Brief:
For the records below, output word for word the lines from the one with "The editor or project takes" up to and including the one with "一般・サポート会員はこちら". No pictures.

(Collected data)

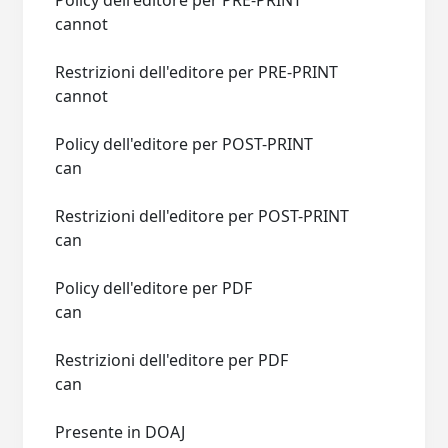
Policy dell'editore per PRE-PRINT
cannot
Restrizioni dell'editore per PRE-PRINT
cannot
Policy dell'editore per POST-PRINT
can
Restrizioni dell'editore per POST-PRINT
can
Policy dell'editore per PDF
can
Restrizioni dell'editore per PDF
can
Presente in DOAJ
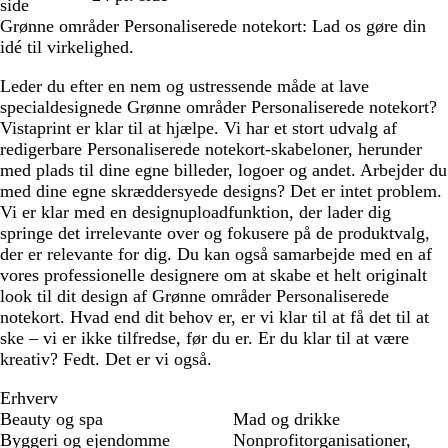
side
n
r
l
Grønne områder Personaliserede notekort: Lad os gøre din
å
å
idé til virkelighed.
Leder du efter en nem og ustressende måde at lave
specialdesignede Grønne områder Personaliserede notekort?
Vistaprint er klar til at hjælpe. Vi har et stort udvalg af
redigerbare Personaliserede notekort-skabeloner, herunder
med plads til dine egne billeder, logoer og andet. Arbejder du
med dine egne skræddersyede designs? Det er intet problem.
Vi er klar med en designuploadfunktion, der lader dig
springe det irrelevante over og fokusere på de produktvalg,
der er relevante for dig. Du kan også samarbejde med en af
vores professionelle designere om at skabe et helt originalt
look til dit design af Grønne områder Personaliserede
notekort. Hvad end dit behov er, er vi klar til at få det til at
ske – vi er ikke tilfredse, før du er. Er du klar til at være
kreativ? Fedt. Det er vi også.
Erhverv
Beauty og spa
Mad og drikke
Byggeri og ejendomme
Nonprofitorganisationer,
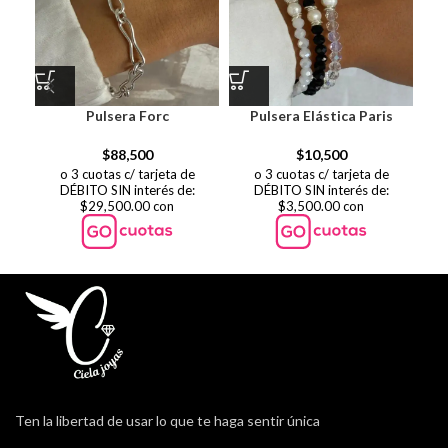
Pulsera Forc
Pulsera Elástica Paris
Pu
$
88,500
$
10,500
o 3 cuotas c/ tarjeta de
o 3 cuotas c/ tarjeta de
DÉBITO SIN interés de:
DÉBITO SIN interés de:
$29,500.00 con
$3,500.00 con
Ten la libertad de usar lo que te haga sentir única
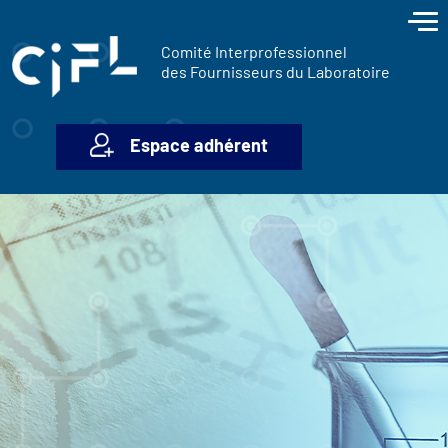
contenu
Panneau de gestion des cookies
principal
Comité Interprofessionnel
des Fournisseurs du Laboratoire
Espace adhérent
* * *
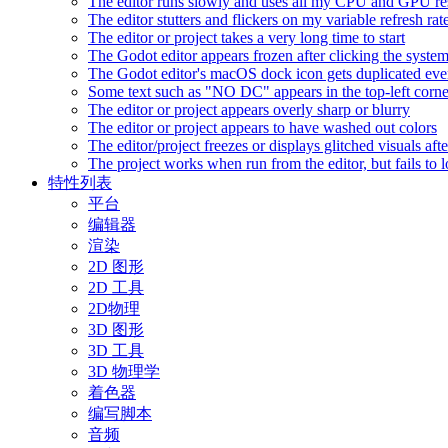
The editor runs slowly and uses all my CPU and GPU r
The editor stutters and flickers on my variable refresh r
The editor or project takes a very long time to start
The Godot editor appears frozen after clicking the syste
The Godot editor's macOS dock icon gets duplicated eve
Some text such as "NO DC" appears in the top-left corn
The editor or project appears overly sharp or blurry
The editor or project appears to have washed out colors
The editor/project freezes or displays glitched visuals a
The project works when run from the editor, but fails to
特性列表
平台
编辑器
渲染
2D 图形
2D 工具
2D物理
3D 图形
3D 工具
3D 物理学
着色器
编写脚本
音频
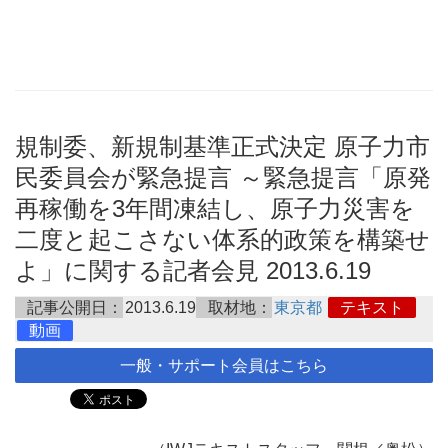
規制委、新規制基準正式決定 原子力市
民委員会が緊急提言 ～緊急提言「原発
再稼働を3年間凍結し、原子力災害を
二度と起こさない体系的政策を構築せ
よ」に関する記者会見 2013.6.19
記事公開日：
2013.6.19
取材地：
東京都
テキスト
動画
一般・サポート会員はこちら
* * *
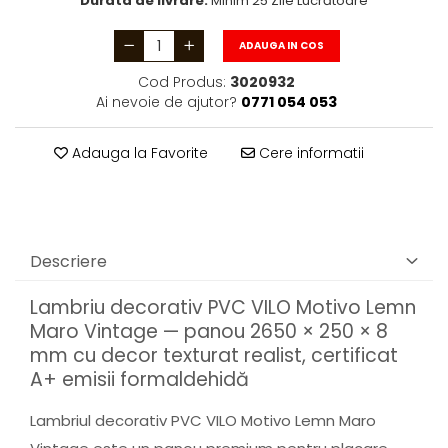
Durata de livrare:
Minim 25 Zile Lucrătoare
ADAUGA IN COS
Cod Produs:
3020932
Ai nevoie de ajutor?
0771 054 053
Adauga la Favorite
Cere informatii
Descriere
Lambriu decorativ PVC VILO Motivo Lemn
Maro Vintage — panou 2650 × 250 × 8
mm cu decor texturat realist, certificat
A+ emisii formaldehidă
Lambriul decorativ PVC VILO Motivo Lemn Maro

Solution to the problem:
The editor or project takes a very long time to start
The Godot editor appears frozen after clicking the syste
The Godot editor's macOS dock icon gets duplicated eve
Some text such as "NO DC" appears in the top-left corn
The editor or project appears overly sharp or blurry
The editor or project appears to have washed out colors
The editor/project freezes or displays glitched visuals a
The project works when run from the editor, but fails to
特性列表
平台
编辑器
渲染
2D 图形
2D 工具
2D物理
3D 图形
3D 工具
3D 物理学
着色器
编写脚本
音频
規制委、新規制基準正式決定 原子力市
民委員会が緊急提言 ～緊急提言「原発
再稼働を3年間凍結し、原子力災害を
二度と起こさない体系的政策を構築せ
よ」に関する記者会見 2013.6.19
記事公開日：
2013.6.19
取材地：
東京都
テキスト
動画
一般・サポート会員はこちら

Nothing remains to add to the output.